Data under study START

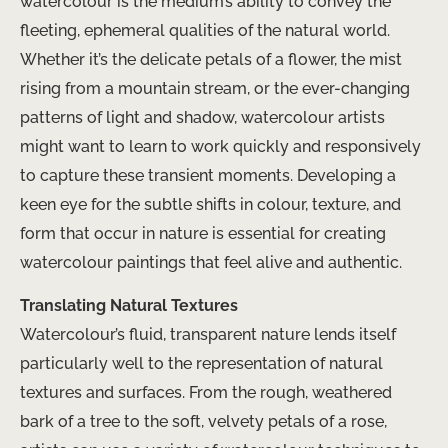
watercolour is the medium’s ability to convey the
fleeting, ephemeral qualities of the natural world.
Whether it’s the delicate petals of a flower, the mist
rising from a mountain stream, or the ever-changing
patterns of light and shadow, watercolour artists
might want to learn to work quickly and responsively
to capture these transient moments. Developing a
keen eye for the subtle shifts in colour, texture, and
form that occur in nature is essential for creating
watercolour paintings that feel alive and authentic.
Translating Natural Textures
Watercolour’s fluid, transparent nature lends itself
particularly well to the representation of natural
textures and surfaces. From the rough, weathered
bark of a tree to the soft, velvety petals of a rose,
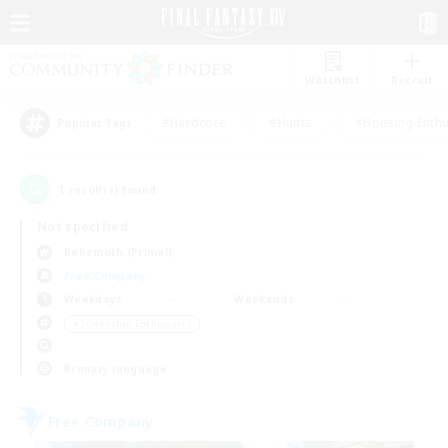
Watchlist
Recruit
#Hardcore
#Hunts
#Housing Enthu
Popular Tags
1
result(s) found.
Not specified
Behemoth (Primal)
Free Company
Weekdays
Weekends
＃Screenshot Enthusiasts
Primary language
Free Company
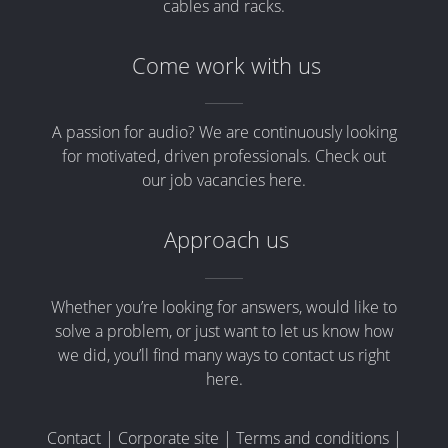
cables and racks.
Come work with us
A passion for audio? We are continuously looking
for motivated, driven professionals. Check out
our job vacancies here.
Approach us
Whether you’re looking for answers, would like to
solve a problem, or just want to let us know how
we did, you’ll find many ways to contact us right
here.
Contact
|
Corporate site
|
Terms and conditions
|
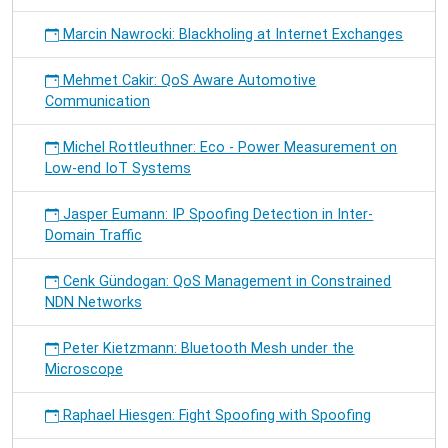
Marcin Nawrocki: Blackholing at Internet Exchanges
Mehmet Cakir: QoS Aware Automotive
Communication
Michel Rottleuthner: Eco - Power Measurement on
Low-end IoT Systems
Jasper Eumann: IP Spoofing Detection in Inter-
Domain Traffic
Cenk Gündogan: QoS Management in Constrained
NDN Networks
Peter Kietzmann: Bluetooth Mesh under the
Microscope
Raphael Hiesgen: Fight Spoofing with Spoofing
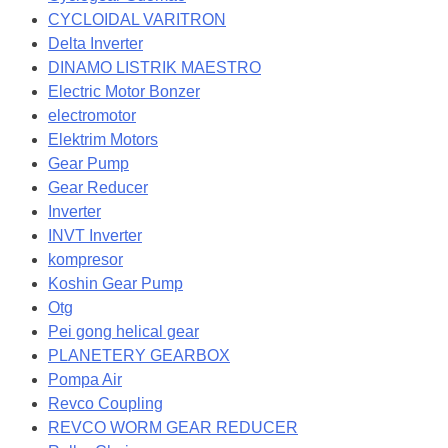
CYCLOIDAL VARITRON
Delta Inverter
DINAMO LISTRIK MAESTRO
Electric Motor Bonzer
electromotor
Elektrim Motors
Gear Pump
Gear Reducer
Inverter
INVT Inverter
kompresor
Koshin Gear Pump
Otg
Pei gong helical gear
PLANETERY GEARBOX
Pompa Air
Revco Coupling
REVCO WORM GEAR REDUCER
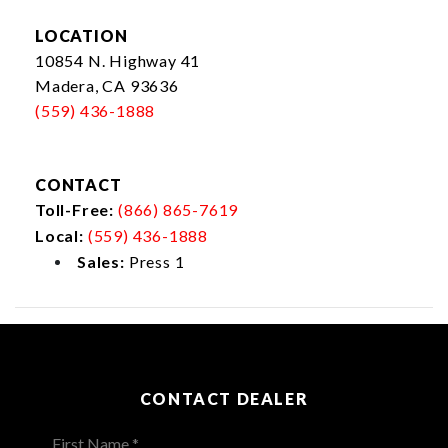
LOCATION
10854 N. Highway 41
Madera, CA 93636
(559) 436-1888
CONTACT
Toll-Free:
(866) 865-7619
Local:
(559) 436-1888
Sales:
Press 1
CONTACT DEALER
First Name *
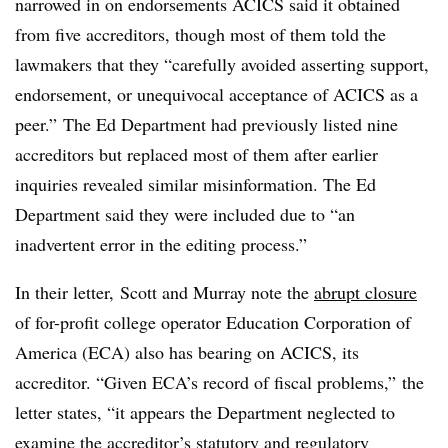
narrowed in on endorsements ACICS said it obtained
from five accreditors, though most of them told the
lawmakers that they “carefully avoided asserting support,
endorsement, or unequivocal acceptance of ACICS as a
peer.” The Ed Department had previously listed nine
accreditors but replaced most of them after earlier
inquiries revealed similar misinformation. The Ed
Department said they were included due to “an
inadvertent error in the editing process.”
In their letter, Scott and Murray note the
abrupt closure
of for-profit college operator Education Corporation of
America (ECA) also has bearing on ACICS, its
accreditor. “Given ECA’s record of fiscal problems,” the
letter states, “it appears the Department neglected to
examine the accreditor’s statutory and regulatory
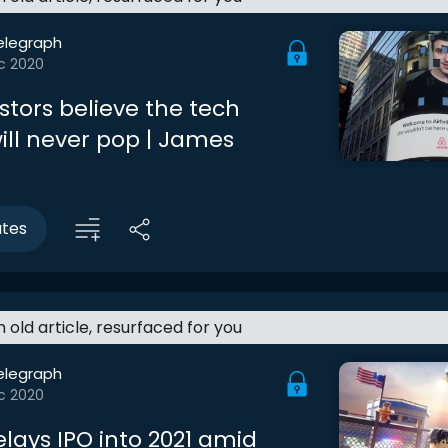
elegraph
c 2020
stors believe the tech
ill never pop | James
utes
an old article, resurfaced for you
elegraph
c 2020
lays IPO into 2021 amid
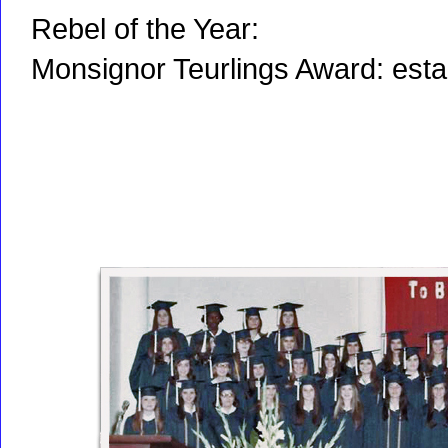
Rebel of the Year:
Monsignor Teurlings Award: est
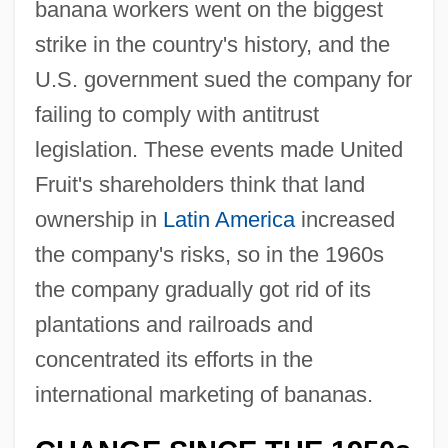
banana workers went on the biggest
strike in the country's history, and the
U.S. government sued the company for
failing to comply with antitrust
legislation. These events made United
Fruit's shareholders think that land
ownership in
Latin America
increased
the company's risks, so in the 1960s
the company gradually got rid of its
plantations and railroads and
concentrated its efforts in the
international marketing of bananas.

Data under study END

- **What is required**
Name the number of lines in the listing that contain the word "looking", and only that number.

- **Solution to the exercise**
2